Vor zwei Jahren, am 24. Februar 2022, hat Russland seinen Angriffskrieg auf die Ukraine begonnen. Fast 6,5 Millionen Menschen sind seitdem vor den Kämpfen ins Ausland geflohen. Auch in den Landkreis Kitzingen kamen schon kurz nach Kriegsbeginn die ersten Ukrainer. Manche gingen wieder, andere blieben, neue kamen hinzu. Wie viele sind es ungefähr und wo leben sie? Und was ist mit Geflüchteten aus anderen Ländern? Antwort auf diese Frage gab Pia Englert, Abteilungsleiterin des Sozialamtes im Landratsamt, in der jüngsten Bürgermeisterdienstbesprechung. Sie verband die Vorstellung der Zahlen zum wiederholten Mal mit einem Appell an die Ortschefs.
1134 Menschen aus der Ukraine leben, Stand Februar, im Landkreis Kitzingen. Dazu kommen 1832 Geflüchtete, die alleine aus den neun zugangsstärksten Ländern gekommen sind, so steht es in einer Auflistung der Landkreisverwaltung. 2966 Männer, Frauen und Kinder insgesamt also, bei 93.441 Einwohnern (Stand 30.9.23).
Die meisten Geflüchteten leben in Kitzingen (1800), was auf die drei Gemeinschaftsunterkünfte der Regierung in der Kreisstadt zurückzuführen ist – im Innopark, im Corlette Circle und am Oberen Mainkai. Eine vierte Gemeinschaftsunterkunft befindet sich in Kleinlangheim. Dazu kommen mehrere dezentrale Unterkünfte wie in Wiesenbronn, Gnodstadt und Schwarzach.
Zehn bis 15 Personen werden dem Landkreis jede Woche neu zugewiesen. Noch kommen sie im Innopark unter, aber in fünf, sechs Wochen werden diese Kapazitäten erschöpft sein. Dann wird die Notunterkunft in Mainbernheim aktiviert. 150, höchstens 180 Menschen finden dort Platz. Lange reichen wird das also nicht.

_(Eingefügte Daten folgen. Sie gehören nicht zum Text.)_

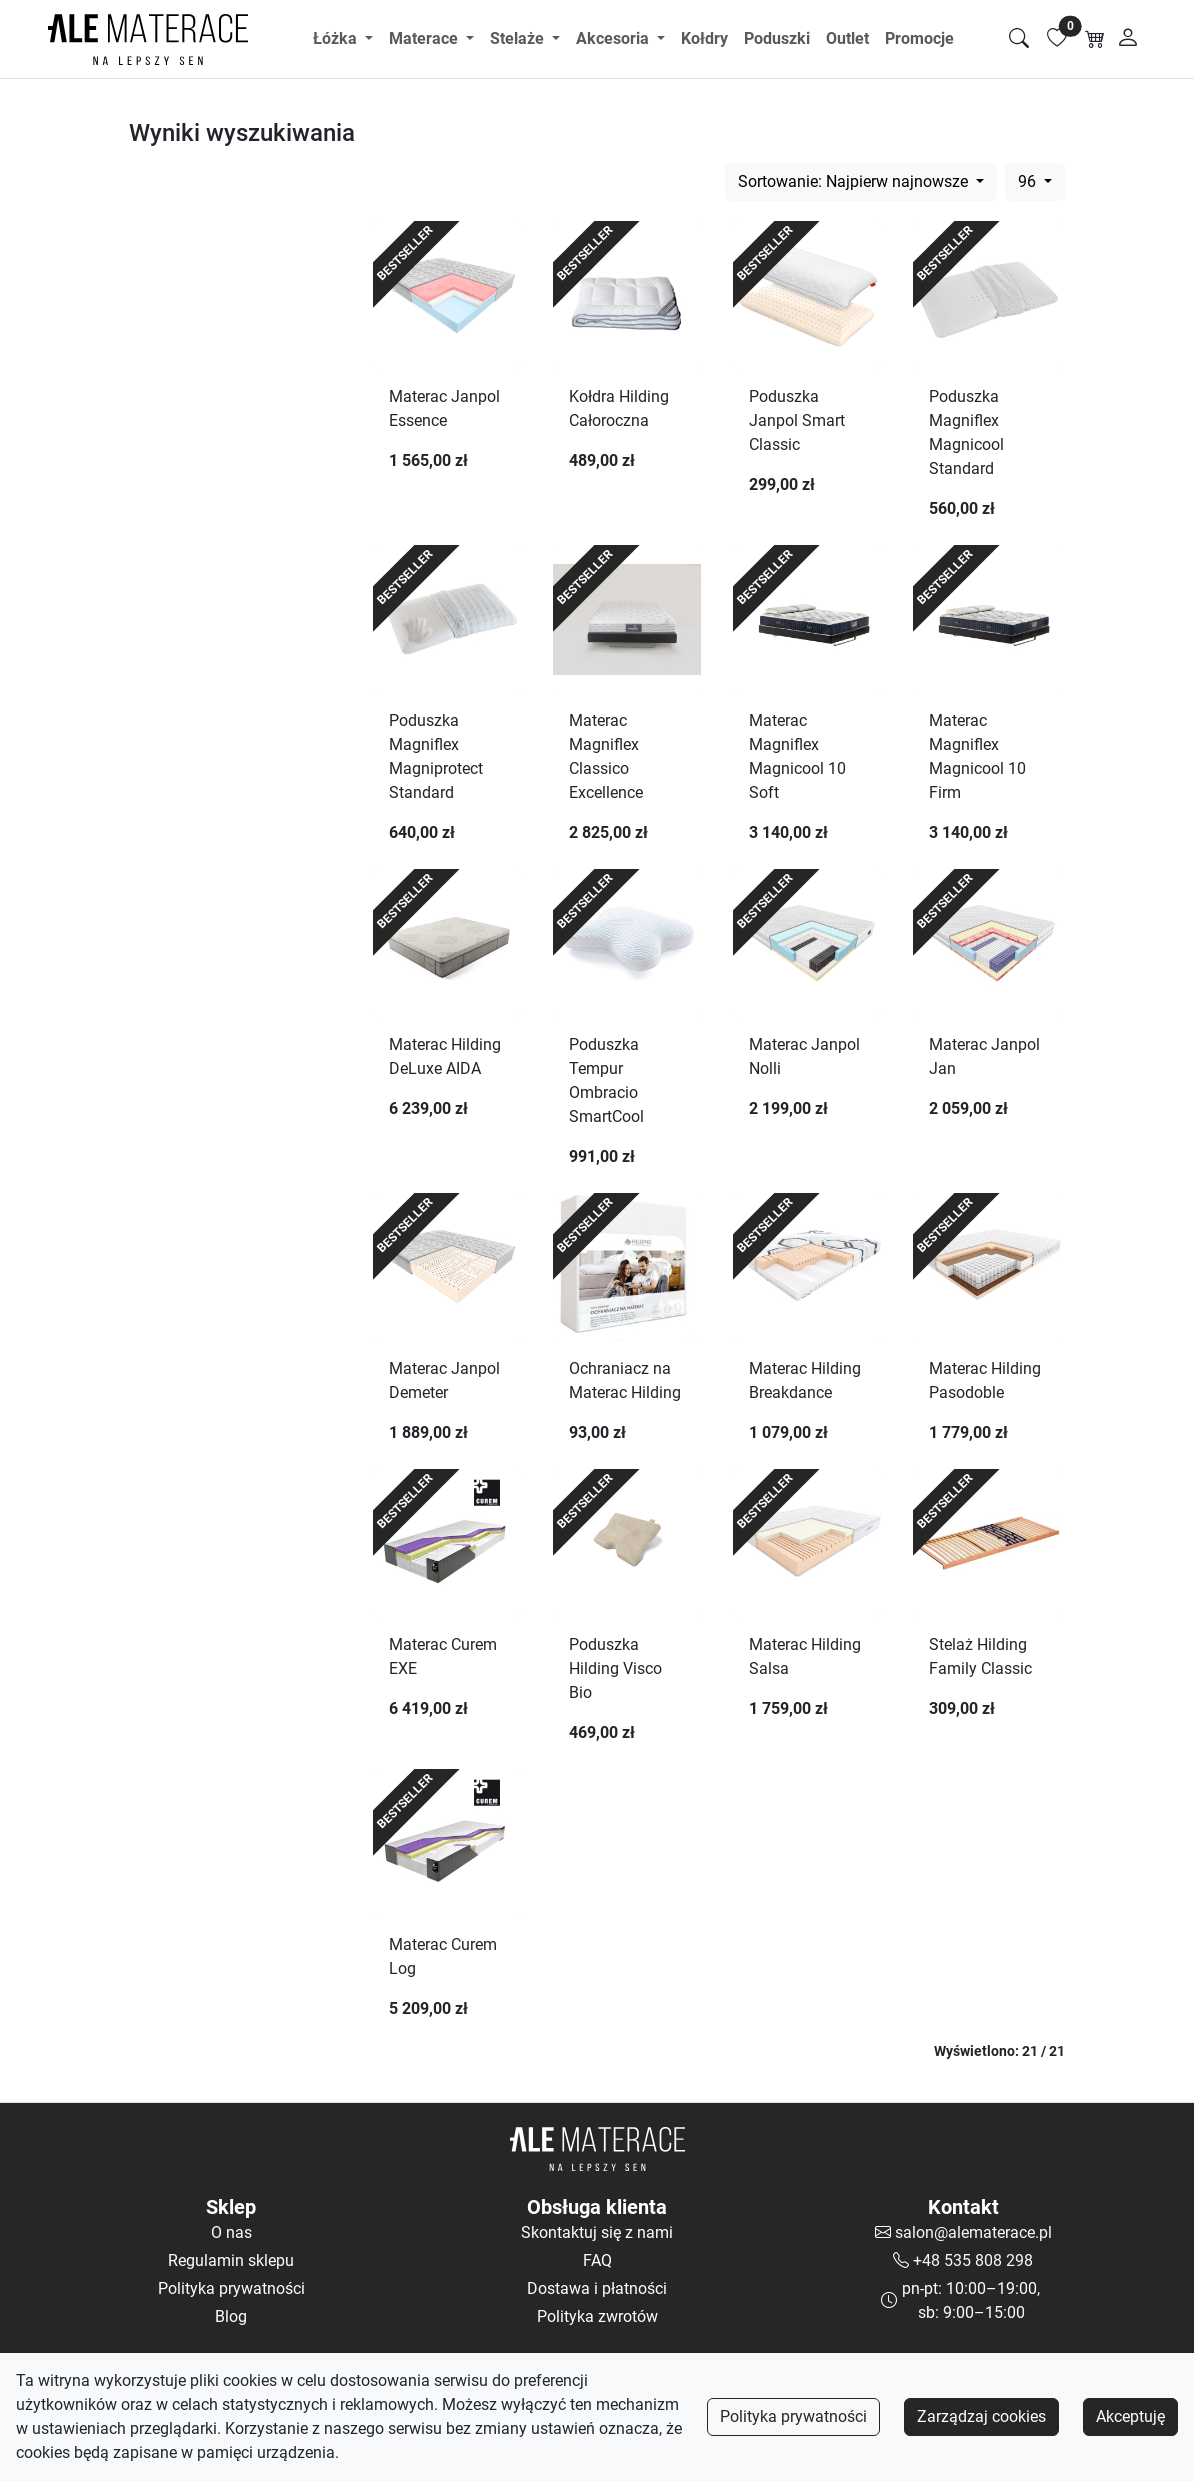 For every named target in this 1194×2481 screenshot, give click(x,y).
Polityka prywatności (793, 2416)
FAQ (597, 2260)
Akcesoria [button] (614, 38)
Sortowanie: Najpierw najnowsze (855, 181)
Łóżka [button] (337, 38)
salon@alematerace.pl (973, 2232)
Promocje (919, 38)
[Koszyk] (1095, 39)
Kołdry (704, 38)
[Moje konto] (1128, 39)
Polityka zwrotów (597, 2316)
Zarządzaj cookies (981, 2416)
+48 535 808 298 (973, 2260)
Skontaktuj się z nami (597, 2232)
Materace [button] (425, 38)
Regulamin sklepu (231, 2260)
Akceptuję (1130, 2416)
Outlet (847, 38)
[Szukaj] (1019, 39)
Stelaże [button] (519, 38)
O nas (231, 2232)
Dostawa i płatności (597, 2288)
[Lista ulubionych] (1057, 39)
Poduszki (777, 38)
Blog (231, 2316)
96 (1029, 181) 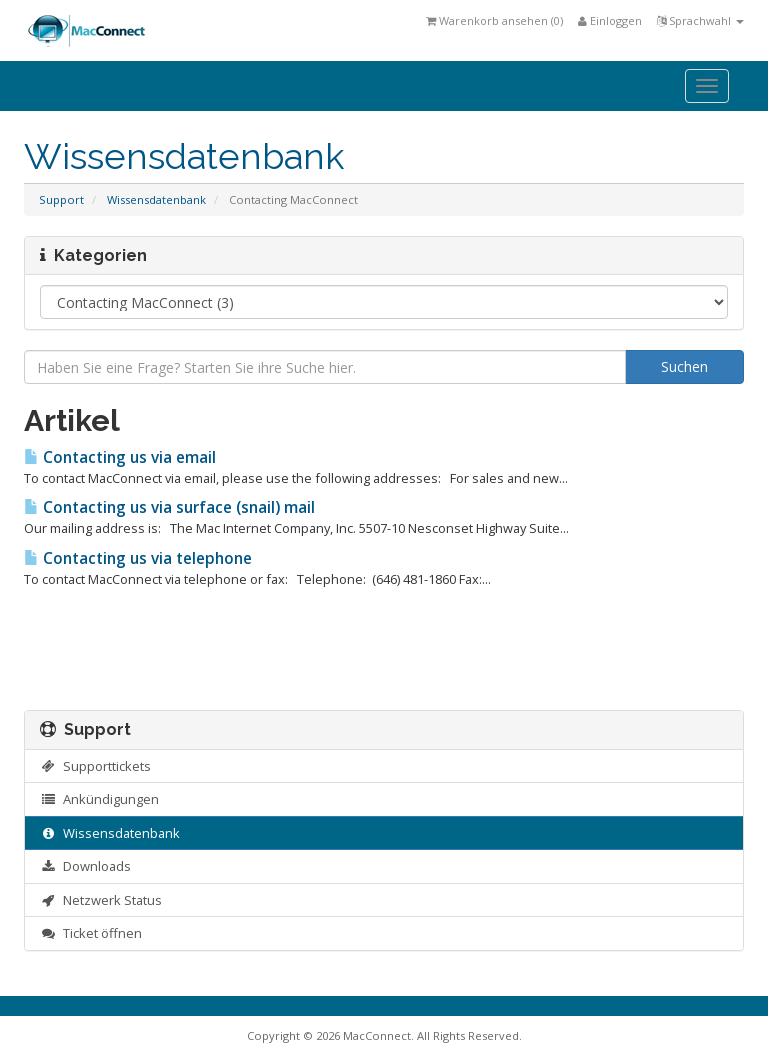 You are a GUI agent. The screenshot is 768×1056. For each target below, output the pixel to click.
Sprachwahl (700, 20)
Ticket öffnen (91, 933)
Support (61, 199)
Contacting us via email (120, 457)
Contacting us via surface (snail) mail (169, 507)
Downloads (85, 866)
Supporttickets (95, 766)
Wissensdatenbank (156, 199)
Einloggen (610, 20)
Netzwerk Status (101, 900)
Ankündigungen (99, 799)
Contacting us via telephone (138, 558)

Schon mehrmals hat Landrätin Tamara Bischof die Bürgermeisterinnen und Bürgermeister um Unterstützung gebeten. Der Landkreis sucht Unterkünfte, Gebäude, leerstehende Gasthäuser. Und auch Grundstücke, auf denen Container aufgestellt werden können. Nach der letzten Versammlung gab es einige Angebote aus mehreren Gemeinden im Landkreis, sowohl von Privatleuten als auch von Firmen. Diese wurden und werden nun besichtigt. Angebote für größere Standplätze wurden an die Regierung weitergegeben.
Allerdings stellte Englert fest: "Die Akquise funktioniert nicht so gut wie erhofft." Sie und die Landrätin erneuerten den Appell an die Rathaus-Chefs um Unterstützung und Sensibilisierung der Bevölkerung für das Thema. "Wir müssen die Leute, die uns zugewiesen werden, aufnehmen. Ob es uns passt oder nicht", sagte die Landrätin. "Je mehr Angebote wir haben, desto sozialverträglicher können wir die Menschen verteilen", machte Pia Englert deutlich. Zudem will der Landkreis unbedingt vermeiden, dass Turnhallen für die Unterbringung genutzt werden müssen – im Kreis Main-Spessart sah man sich dazu schon gezwungen.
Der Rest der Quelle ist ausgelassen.